Task item
Among the entries that follow, locate the line with "Protectores (TPU)" and the line with "martedì pomeriggio, allo". Output those lines and all lines in between, exactly, minus the pictures.

[Records from a collection]

+++++

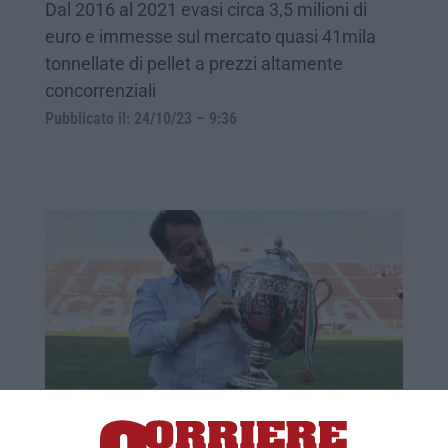
Dal 2016 al 2021 evasi circa 3,5 milioni di
euro e immesse sul mercato quasi 41mila
tonnellate di pellet a prezzi altamente
concorrenziali
Pubblicato il: 24/10/23 – 9:36
Il castello di società costruito da Gallo per
far “sparire” l’Iva. «Con gli illeciti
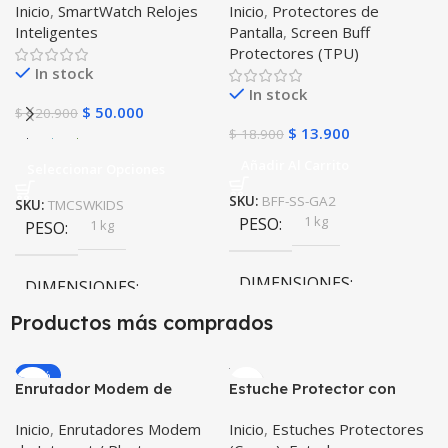
Inicio
,
SmartWatch Relojes
Inicio
,
Protectores de
GPS Ubicar Niños SOS
Samsung Galaxy Watch
Inteligentes
Pantalla
,
Screen Buff
Active 2
Protectores (TPU)
In stock
In stock
$
50.000
$
120.900
$
13.900
$
18.900
Añadir Al Carrito
Seleccionar Opciones
SKU:
BFF-SS-GA2
SKU:
TMCSWKIDS
1 kg
PESO
1 kg
PESO
DIMENSIONES
DIMENSIONES
Productos más comprados
20 × 20 × 20 cm
20 × 20 × 20 cm
-20%
Enrutador Modem de
Estuche Protector con
COLOR
Internet Huawei B311-521
Correa Desmontable
Inicio
,
Enrutadores Modem
Inicio
,
Estuches Protectores
Libre Todo Operador 4G
Tablet Samsung Galaxy
Negro
,
Azul
,
Verde
,
Rosa
,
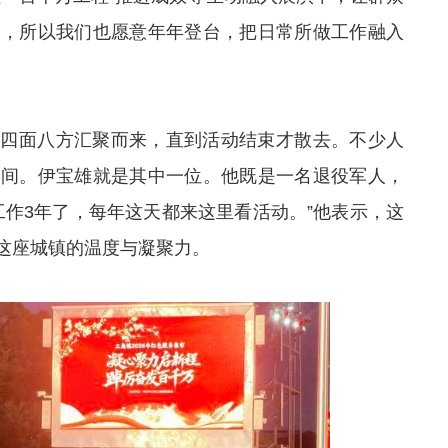
热烈，所以我们也愿意年年登台，把日常所做工作融入
从四面八方汇聚而来，直到活动结束才散去。不少人
瞬间。伊宝雄就是其中一位。他既是一名退役军人，
工作3年了，每年这天都来这里看活动。”他表示，这
这座城镇的温度与凝聚力。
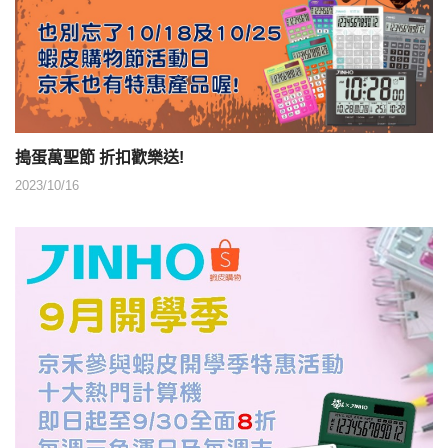
搗蛋萬聖節 折扣歡樂送!
2023/10/16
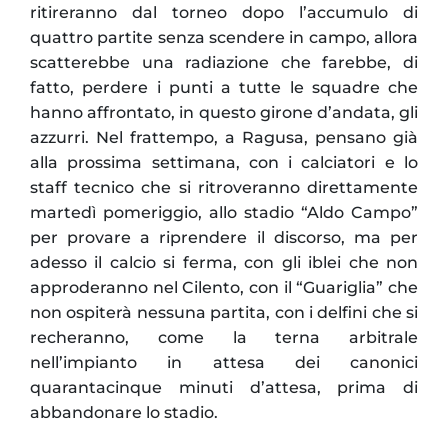
ritireranno dal torneo dopo l’accumulo di
quattro partite senza scendere in campo, allora
scatterebbe una radiazione che farebbe, di
fatto, perdere i punti a tutte le squadre che
hanno affrontato, in questo girone d’andata, gli
azzurri. Nel frattempo, a Ragusa, pensano già
alla prossima settimana, con i calciatori e lo
staff tecnico che si ritroveranno direttamente
martedì pomeriggio, allo stadio “Aldo Campo”
per provare a riprendere il discorso, ma per
adesso il calcio si ferma, con gli iblei che non
approderanno nel Cilento, con il “Guariglia” che
non ospiterà nessuna partita, con i delfini che si
recheranno, come la terna arbitrale
nell’impianto in attesa dei canonici
quarantacinque minuti d’attesa, prima di
abbandonare lo stadio.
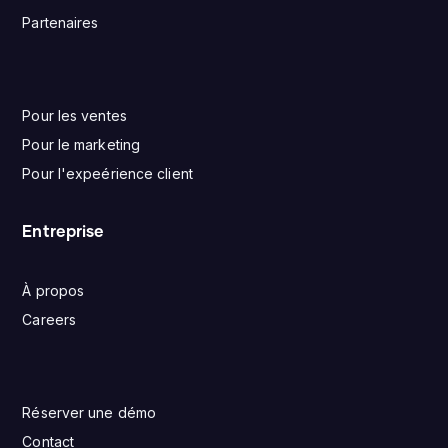
Partenaires
Pour les ventes
Pour le marketing
Pour l'expeérience client
Entreprise
À propos
Careers
Réserver une démo
Contact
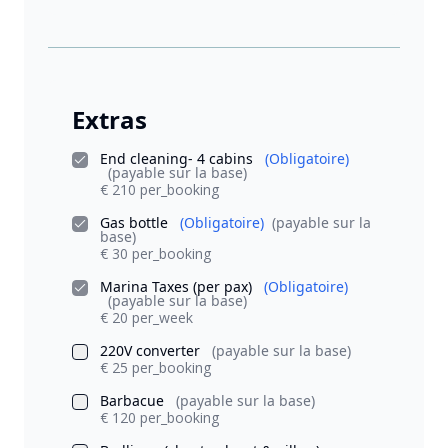
Extras
End cleaning- 4 cabins
(Obligatoire)
(payable sur la base)
€ 210 per_booking
Gas bottle
(Obligatoire)
(payable sur la
base)
€ 30 per_booking
Marina Taxes (per pax)
(Obligatoire)
(payable sur la base)
€ 20 per_week
220V converter
(payable sur la base)
€ 25 per_booking
Barbacue
(payable sur la base)
€ 120 per_booking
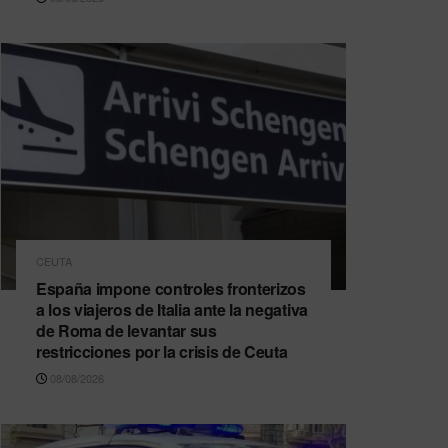
CEUTA
España impone controles fronterizos
a los viajeros de Italia ante la negativa
de Roma de levantar sus
restricciones por la crisis de Ceuta
08/08/2026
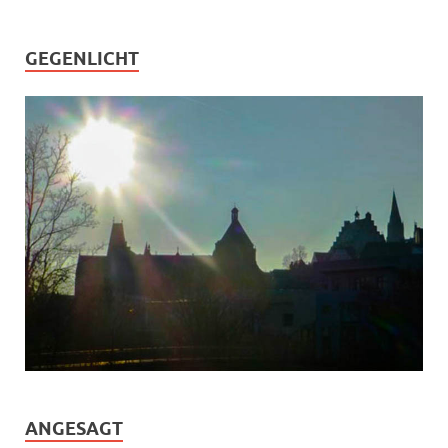
GEGENLICHT
ANGESAGT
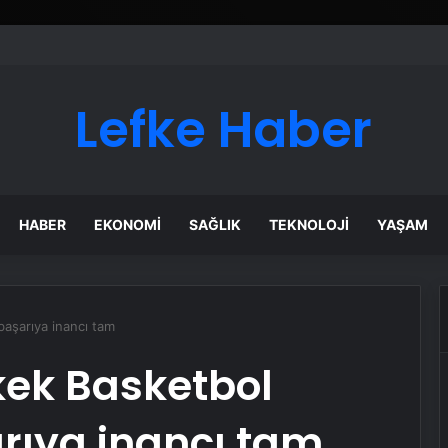
Lefke Haber
HABER
EKONOMI
SAĞLIK
TEKNOLOJI
YAŞAM
başarıya inancı tam
kek Basketbol
rıya inancı tam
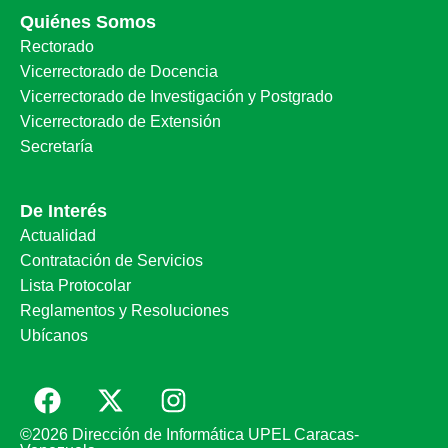
Quiénes Somos
Rectorado
Vicerrectorado de Docencia
Vicerrectorado de Investigación y Postgrado
Vicerrectorado de Extensión
Secretaría
De Interés
Actualidad
Contratación de Servicios
Lista Protocolar
Reglamentos y Resoluciones
Ubícanos
©2026 Dirección de Informática UPEL Caracas-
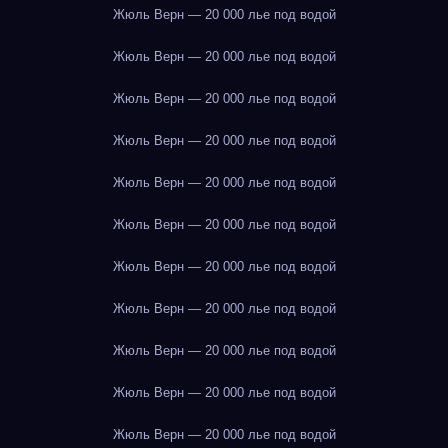
Жюль Верн — 20 000 лье под водой
Жюль Верн — 20 000 лье под водой
Жюль Верн — 20 000 лье под водой
Жюль Верн — 20 000 лье под водой
Жюль Верн — 20 000 лье под водой
Жюль Верн — 20 000 лье под водой
Жюль Верн — 20 000 лье под водой
Жюль Верн — 20 000 лье под водой
Жюль Верн — 20 000 лье под водой
Жюль Верн — 20 000 лье под водой
Жюль Верн — 20 000 лье под водой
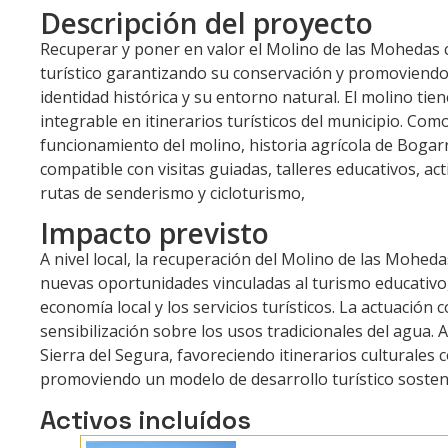
Descripción del proyecto
Recuperar y poner en valor el Molino de las Mohedas c
turístico garantizando su conservación y promoviendo
identidad histórica y su entorno natural. El molino tie
integrable en itinerarios turísticos del municipio. Com
funcionamiento del molino, historia agrícola de Bogarr
compatible con visitas guiadas, talleres educativos, a
rutas de senderismo y cicloturismo,
Impacto previsto
A nivel local, la recuperación del Molino de las Moheda
nuevas oportunidades vinculadas al turismo educativo, 
economía local y los servicios turísticos. La actuación 
sensibilización sobre los usos tradicionales del agua. A
Sierra del Segura, favoreciendo itinerarios culturales
promoviendo un modelo de desarrollo turístico sosteni
Activos incluídos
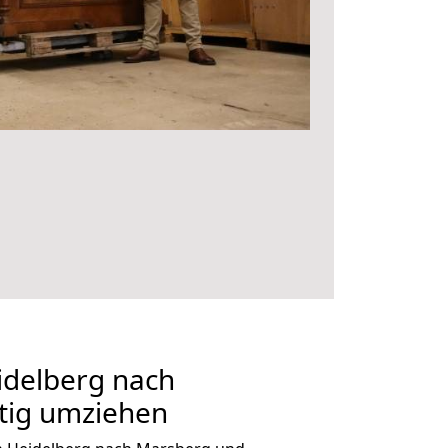
delberg nach
tig umziehen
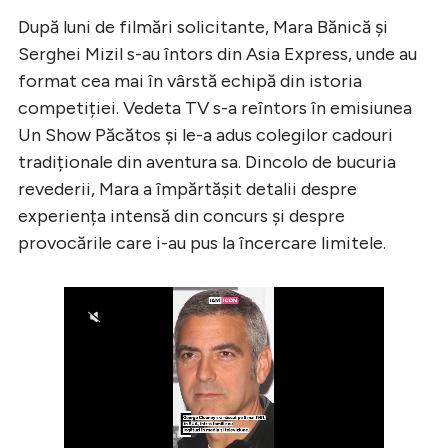
După luni de filmări solicitante, Mara Bănică și
Serghei Mizil s-au întors din Asia Express, unde au
format cea mai în vârstă echipă din istoria
competiției. Vedeta TV s-a reîntors în emisiunea
Un Show Păcătos și le-a adus colegilor cadouri
tradiționale din aventura sa. Dincolo de bucuria
revederii, Mara a împărtășit detalii despre
experiența intensă din concurs și despre
provocările care i-au pus la încercare limitele.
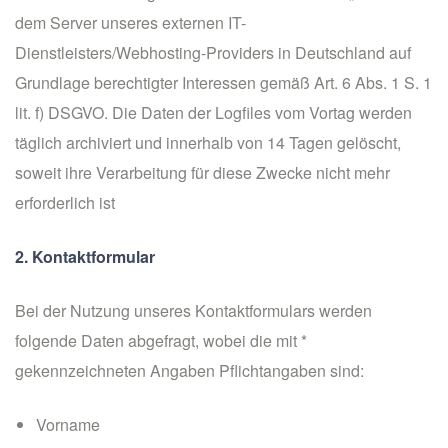
dem Server unseres externen IT-
Dienstleisters/Webhosting-Providers in Deutschland auf
Grundlage berechtigter Interessen gemäß Art. 6 Abs. 1 S. 1
lit. f) DSGVO. Die Daten der Logfiles vom Vortag werden
täglich archiviert und innerhalb von 14 Tagen gelöscht,
soweit ihre Verarbeitung für diese Zwecke nicht mehr
erforderlich ist
2. Kontaktformular
Bei der Nutzung unseres Kontaktformulars werden
folgende Daten abgefragt, wobei die mit *
gekennzeichneten Angaben Pflichtangaben sind:
Vorname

+++++

Reply
Protectores (TPU)
In stock
In stock
$
50.000
$
120.900
$
13.900
$
18.900
Añadir Al Carrito
Seleccionar Opciones
SKU:
BFF-SS-GA2
SKU:
TMCSWKIDS
1 kg
PESO
1 kg
PESO
DIMENSIONES
DIMENSIONES
Productos más comprados
20 × 20 × 20 cm
20 × 20 × 20 cm
-20%
Enrutador Modem de
Estuche Protector con
COLOR
Internet Huawei B311-521
Correa Desmontable
Inicio
,
Enrutadores Modem
Inicio
,
Estuches Protectores
Libre Todo Operador 4G
Tablet Samsung Galaxy
Negro
,
Azul
,
Verde
,
Rosa
,
热烈，所以我们也愿意年年登台，把日常所做工作融入
从四面八方汇聚而来，直到活动结束才散去。不少人
瞬间。伊宝雄就是其中一位。他既是一名退役军人，
工作3年了，每年这天都来这里看活动。”他表示，这
这座城镇的温度与凝聚力。
搗蛋萬聖節 折扣歡樂送!
2023/10/16
ritireranno dal torneo dopo l’accumulo di
quattro partite senza scendere in campo, allora
scatterebbe una radiazione che farebbe, di
fatto, perdere i punti a tutte le squadre che
hanno affrontato, in questo girone d’andata, gli
azzurri. Nel frattempo, a Ragusa, pensano già
alla prossima settimana, con i calciatori e lo
staff tecnico che si ritroveranno direttamente
martedì pomeriggio, allo stadio “Aldo Campo”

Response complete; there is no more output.